"A man under conviction is no joke, it's who he is." - Harold Doss, brother of Desmond Doss, the first conscientious objector (cooperator, according to Desmond) to win the Congressional Medal of Honor. The current movie Hacksaw Ridge is a retelling of his story and Harold Doss is seen making this quote at the end of the movie.
After watching the movie and doing some further reading about Desmond, then hearing that quote, it became clear to me that there was something in that essence of being we are not passing along. At least, I don't often see it in fellow Christians. I know I wish I had it, and I've tried to have it, but mostly failed.

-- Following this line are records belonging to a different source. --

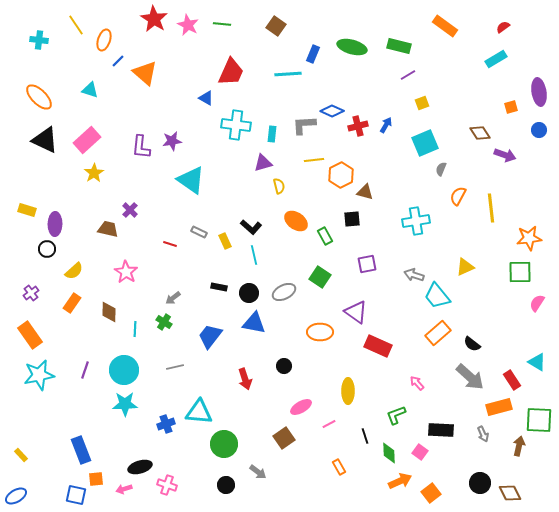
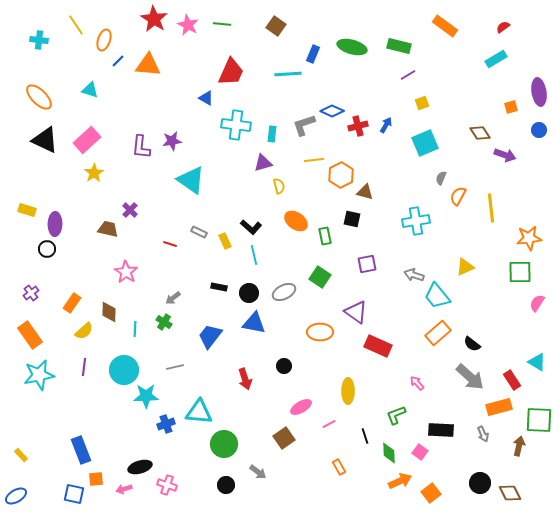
orange triangle at (145, 73): moved 3 px right, 8 px up; rotated 36 degrees counterclockwise
gray L-shape at (304, 125): rotated 15 degrees counterclockwise
gray semicircle at (441, 169): moved 9 px down
black square at (352, 219): rotated 18 degrees clockwise
green rectangle at (325, 236): rotated 18 degrees clockwise
yellow semicircle at (74, 271): moved 10 px right, 60 px down
purple line at (85, 370): moved 1 px left, 3 px up; rotated 12 degrees counterclockwise
cyan star at (125, 404): moved 21 px right, 8 px up
blue square at (76, 495): moved 2 px left, 1 px up
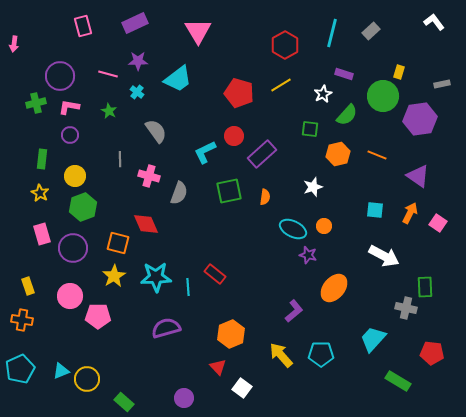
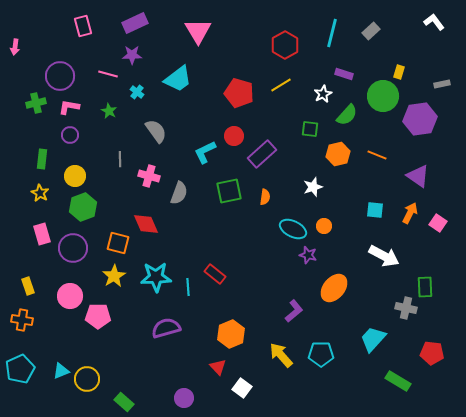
pink arrow at (14, 44): moved 1 px right, 3 px down
purple star at (138, 61): moved 6 px left, 6 px up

Desmond's brother Harold is referring to the aspect that a person under a Christian moral conviction, presumably from the Holy Spirit, isn't just words. That conviction is a description of who they are, it is a part of their character. This is very convicting to me personally. I find myself asking why isn't the character of God a more dominant part of who I am? The only answer is I purposely, through foolishness (opposite of wisdom) and confusion, do not allow Him to become such a part. It is way too easy to find people who are not this way and use that as an comfort to "ride the fence" and not be completely "sold out". It is so much more difficult to find people who's character is unbreakable and seemingly completely covered by the character of God.
Now, unfortunately I'm not saying we all need to go find pastors and hang out with them so we can garnish some of their character. Having the professional term "pastor" does not propel someone to this character status. I'm not against pastors, some I know are the most humble and purest of character. "Good to the bone" is a phrase that comes to mind as I think of them. I'm just saying these type of people are not common and some are pastors, some are WWII vets, some are grandparents, some are teachers, etc. We need to be on the look-out for these type of people so we can associate with them and learn. Ultimately, maybe we'll start to become similar.
My family needs someone with a character backbone that doesn't know how to be anything but the character of God. That character needs to be who I am. It needs to flow through my veins. Doing what God says, following His Word, should no longer be choices I have to make, but who I am - they shouldn't be options because I shouldn't know how to be anything else. You don't do what's right because you thought about it and am making some choice for others so you can get glory (although you might present some humble facade so people aren't too obvious to it) for sacrificing your agenda. You do right because it's who you are and there are no other choices. There is a difference as wide as the gulf between good and evil between those two people.
I pray that I become "good to the bone" one day and sincerely want nothing less than the absolute best for everyone I meet, even if they don't understand that God's Word is what is best for them. I pray that the character of God will be "who I am" and it will flow through my life's blood. Then I hope I can pass this down to my sons and others. America has no strength without people like this in it.